I want to use white or golden raisons in lieu of Welchs, I'm not sure how much raison to use.


Long term plan is to fortify with vanilla vodka. The goal is a unique yet complex port style wine. I envision a pumpkin pie with whipped cream taste profile, hence the the vanilla vodka. I'm thinking to use canned pumpkin pie filling to make an F-pack.


Okay - so back to the basics:


1) Where do I start? 
2) The pumpkin is frozen, do I let it thaw?
3) Pour boiling water over the pumpkin in the primary?
4) Adding sugar, do I add all of the sugarto boiliing water to make a simple syrup? I read in another post where the writer used 2/3 of the sugar and water, reserving the remaining 1/3 to reach the desired SG.


I would like to state up front that I enjoy, read, and consider everyone's advice. I will make every attempt to respond to everyone's posts as I journey down this road, but if I do not it's because I'm up to my eyebrows in other activities.


----------



## Waldo (Nov 12, 2009)

skinnydipper said:


> Getting my plan together for this weekend, and realizing what a novice I truly am.
> 
> 
> Here's my recipe, which is medpreztels slightly modified:
> ...


----------



## vcasey (Nov 12, 2009)

One thing to keep in mind is that pumpkin is a lot like mango , pineapples, and papaya in that you are going to get a lot of sediment fall out. And after that you going to get a lot more. My point is you may want to readjust to make sure you are starting with at least a gallon and a half of liquid and make sure you save the extra when racking because you may very well need it.
VC


----------



## Wade E (Nov 12, 2009)

I CONCUR WITH BOTH POSTS ABOVE AND WOUKLD EVEN SAY MAYBE GOING A LITTLE HIGHER WITH THE AMOUNT SO YOU HAVE PLENTY TO TOP UP WITH LATER. Sorry about the capitals but my shift button gets stuck sometimes and just didnt feel like retyping. I would also add that you would be good to add 1/2 tsp of energizer and another 1/2 tsp extra of pectic enzyme with this batch.


----------



## Waldo (Nov 12, 2009)

I had kinda igured that since he was staring with 1-1/4 gallon and that he awas going to be boosting with vanilla vodka that he would probably be ok ..just dont spill or waste any


----------



## skinnydipper (Nov 15, 2009)

I'm afraid I will not get to it this weekend, hopefully next weekend.


----------



## Goodfella (Nov 15, 2009)

I'm excited to see this one get going....


----------



## ashton Hammar (Nov 16, 2009)

Hey all!!! Well, I thought I would add into this thread a bit since I did make a still Pumpkin Spice last year... pretty much followed exactly what Waldo mentioned above. My Pumpkin Spice turned out pretty well for only my 3rd wine I ever made.

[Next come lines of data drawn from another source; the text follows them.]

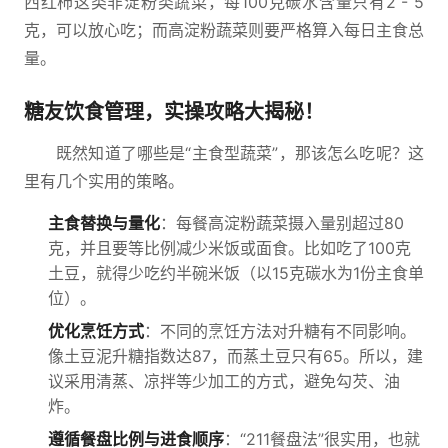
西红柿这类非淀粉类蔬菜，每100克碳水含量只有2 - 5
克，可以放心吃；而高淀粉蔬菜则要严格算入每日主食总
量。
糖友饮食管理，实操攻略大揭秘！
既然知道了哪些是“主食型蔬菜”，那该怎么吃呢？这
里有几个实用的策略。
主食替换与量化
：每餐高淀粉蔬菜摄入量别超过80
克，并且要等比例减少米饭或面食。比如吃了100克
土豆，就得少吃约半碗米饭（以15克碳水为1份主食单
位）。
优化烹饪方式
：不同的烹饪方法对升糖有不同影响。
像土豆泥升糖指数达87，而蒸土豆只有65。所以，建
议采用清蒸、凉拌等少加工的方式，避免勾芡、油
炸。
遵循餐盘比例与进食顺序
：“211餐盘法”很实用，也就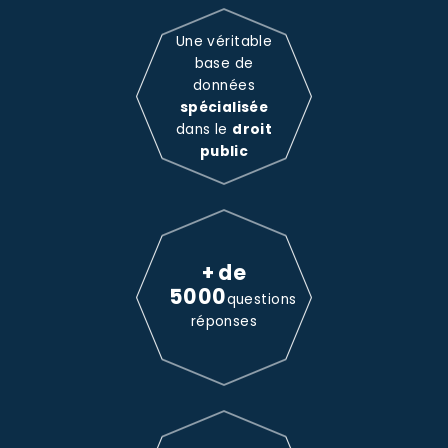
Une véritable
base de
données
spécialisée
dans le
droit
public
+ de
5000
questions
réponses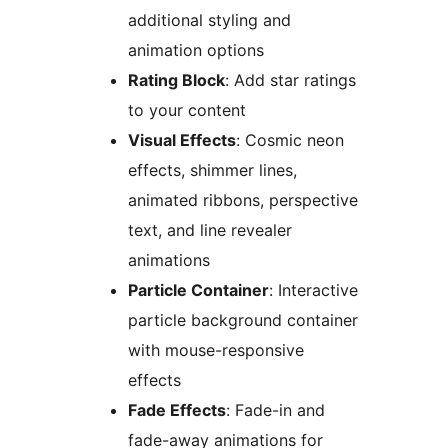
additional styling and
animation options
Rating Block
: Add star ratings
to your content
Visual Effects
: Cosmic neon
effects, shimmer lines,
animated ribbons, perspective
text, and line revealer
animations
Particle Container
: Interactive
particle background container
with mouse-responsive
effects
Fade Effects
: Fade-in and
fade-away animations for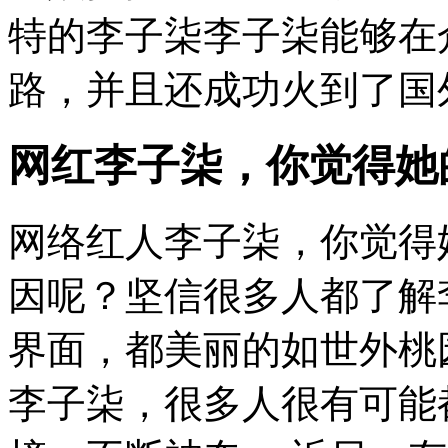
特的李子柒李子柒能够在
路，并且还成功火到了国外
网红李子柒，你觉得她
网络红人李子柒，你觉得
因呢？坚信很多人都了解
界面，都美丽的如世外桃
李子柒，很多人很有可能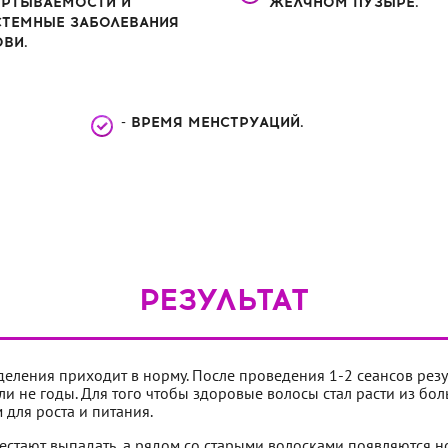
ЕРТЫВАЕМОСТИ И
ЖЕЛЧНОМ ПУЗЫРЕ.
СТЕМНЫЕ ЗАБОЛЕВАНИЯ
ВИ.
- ВРЕМЯ МЕНСТРУАЦИЙ.
РЕЗУЛЬТАТ
деления приходит в норму. После проведения 1-2 сеансов резуль
и не годы. Для того чтобы здоровые волосы стал расти из бо
 для роста и питания.
рестают выпадать, а рядом со старыми волосками появляются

It turned out the color of a Sauvignon Blanc, it was ~13.5%, and mildly spiced and oaked with a medium french. It turned out so well, I am actually in the process of increasing production to 10gal this year!!!





I am interested to see how the port style pumpkin spice turns out. I plan on increasing the spices this year and adding a heavier oak. The pumpkin doesn't have that much flavor, but it does have some. As for the sediment, like Vcasey said, it does have tons. One change up, is that I used jack-o-latern last year, and this year I am using baking pumpkins... so hopefully they will have more flavor.

Best of luck to us all! Cheers.


----------



## Waldo (Nov 17, 2009)

Quote-One change up, is that I used jack-o-latern last year, and this year I am using baking pumpkins... so hopefully they will have more flavor. 

Best of luck to us all! Cheers. [/QUOTE] 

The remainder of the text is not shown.